S4‐03‐06: Analysis of tau associated proteins in secreted exosomes: Clues to tau‐mediated neurodegeneration?

Abstract

The identification of beta amyloid (BA), prion protein (PrP), alpha synuclein (ASN) and (recently) tau as exosomally secreted proteins raise questions of a) whether synergistic pathogenetic interactions between these proteins are due to interactions between these proteins in the exosomal pathway in AD, Parkinson's Disease', Creutzfeld Jacob disease and related neurodegenerative conditions, and b) whether secretion and interneuronal transfer of exosomal Abeta, ASN, PrP and tau are involved in disease pathogenesis. In order to characterize the protein interactions that occur with the misprocessing and secretion of overexpressed tau in human neurons, we performed mass spectroscopic analysis of the proteins that copurified with tau in exosome fractions from M1C cell conditioned media. M1C cells (Ko et. al 2004) were induced to secrete 4R0N human tau using the “TET-off” system (Kim et. al. 2010). Exosomes purified from M1C concentrated media samples and cell lysates were prepared for mass spectroscopic analysis.
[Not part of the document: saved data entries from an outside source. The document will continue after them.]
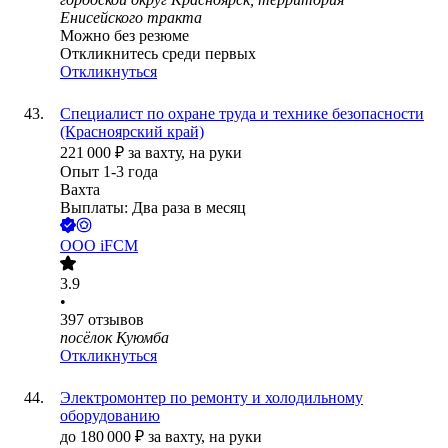
Енисейского тракта
Можно без резюме
Откликнитесь среди первых
Откликнуться
Специалист по охране труда и технике безопасности
(Красноярский край)
221 000
₽
за вахту,
на руки
Опыт 1-3 года
Вахта
Выплаты: Два раза в месяц
ООО
iFCM
3.9
•
397
отзывов
посёлок Куюмба
Откликнуться
Электромонтер по ремонту и холодильному
оборудованию
до
180 000
₽
за вахту,
на руки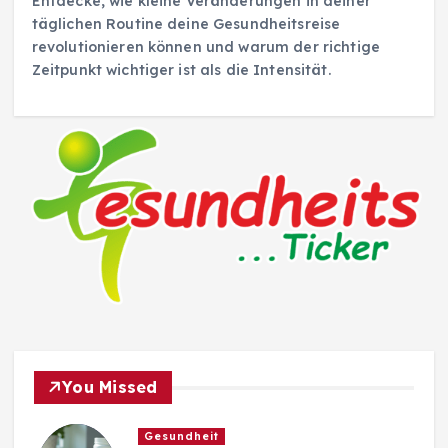
Entdecke, wie kleine Veränderungen in deiner
täglichen Routine deine Gesundheitsreise
revolutionieren können und warum der richtige
Zeitpunkt wichtiger ist als die Intensität.
You Missed
Gesundheit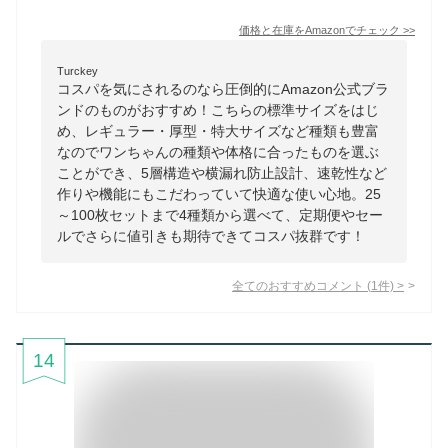
価格と在庫を
Amazon
でチェック
>>
Turckey
コスパを気にされるのなら圧倒的にAmazon公式ブラ
ンドのものがおすすめ！こちらの標準サイズをはじ
め、レギュラー・厚型・特大サイズなど種類も豊富
なのでワンちゃんの種類や体格に合ったものを選ぶ
ことができ、5層構造や横漏れ防止設計、速乾性など
作りや機能にもこだわっていて快適な使い心地。25
～100枚セットまで4種類から選べて、定期便やセー
ルでさらに値引きも期待できてコスパ抜群です！
全てのおすすめコメント
(
1
件)
>
14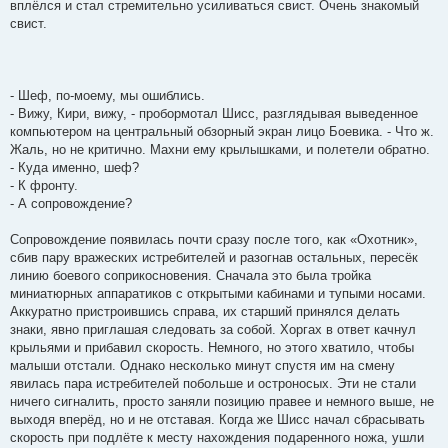
вплёлся и стал стремительно усиливаться свист. Очень знакомый
свист.
- Шеф, по-моему, мы ошиблись.
- Вижу, Кири, вижу, - пробормотал Шисс, разглядывая выведенное
компьютером на центральный обзорный экран лицо Боевика. - Что ж.
Жаль, но не критично. Махни ему крылышками, и полетели обратно.
- Куда именно, шеф?
- К фронту.
- А сопровождение?
Сопровождение появилась почти сразу после того, как «Охотник»,
сбив пару вражеских истребителей и разогнав остальных, пересёк
линию боевого соприкосновения. Сначала это была тройка
миниатюрных аппаратиков с открытыми кабинами и тупыми носами.
Аккуратно пристроившись справа, их старший принялся делать
знаки, явно приглашая следовать за собой. Хоргах в ответ качнул
крыльями и прибавил скорость. Немного, но этого хватило, чтобы
малыши отстали. Однако несколько минут спустя им на смену
явилась пара истребителей побольше и остроносых. Эти не стали
ничего сигналить, просто заняли позицию правее и немного выше, не
выходя вперёд, но и не отставая. Когда же Шисс начал сбрасывать
скорость при подлёте к месту нахождения подаренного ножа, ушли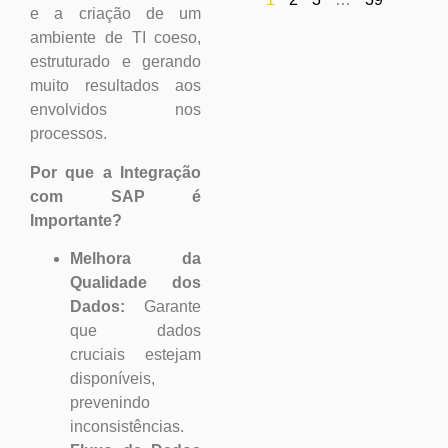
e a criação de um
ambiente de TI coeso,
estruturado e gerando
muito resultados aos
envolvidos nos
processos.
Por que a Integração
com SAP é
Importante?
Melhora da
Qualidade dos
Dados:
Garante
que dados
cruciais estejam
disponíveis,
prevenindo
inconsistências.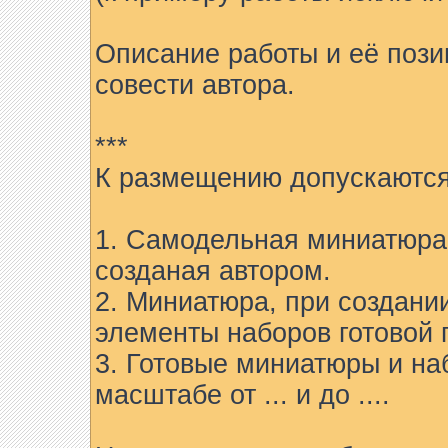
Описание работы и её пози
совести автора.
***
К размещению допускаются
1. Самодельная миниатюра 
созданая автором.
2. Миниатюра, при создани
элементы наборов готовой 
3. Готовые миниатюры и на
масштабе от ... и до ....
Identification of proteins that were co-enriched with tau relative to exosomal lysate fractions was achieved by quantitative mass spectrometry and computational analysis and by the use of analysis MASCOT database for protein identification. Co-enriched proteins with tau in exosomal M1C media samples relative to lysate crude and exosomal samples from the same cultures included lipid raft, endosome and exosome associated membrane proteins (flotillin, annexins, srk family kinases, Rab family proteins, Alix) also cytoskeleton associated proteins often found in exosomes (tubulin, dyneins). Of particular note were the presence of 1) tau kinases and phosphastases (PP2A, ERK and Src family kinases) 2) specific proteins known to interact abnormally with tau in AD (Fyn kinase, beta amyloid) and 3) proteins associated with interrelated cellular functions that involve tau and appear to be disrupted in AD, such as microRNA mediated neuronal polarization (TRIM family proteins), chaperone-mediated degradation mechanisms (HSPc70 associated proteins) and both (e2 ubiquitin ligases). We propose that tau-induced neurotoxicity in AD and non-AD tauopathies involving oligomer/aggregate formation and/or tau secretion may involve 1) loss of normal tau localization to axons and 2) abnormal juxtaposition/interaction of tau and tau associated proteins (fyn, HSc70) with elements of exosomal secretory pathways.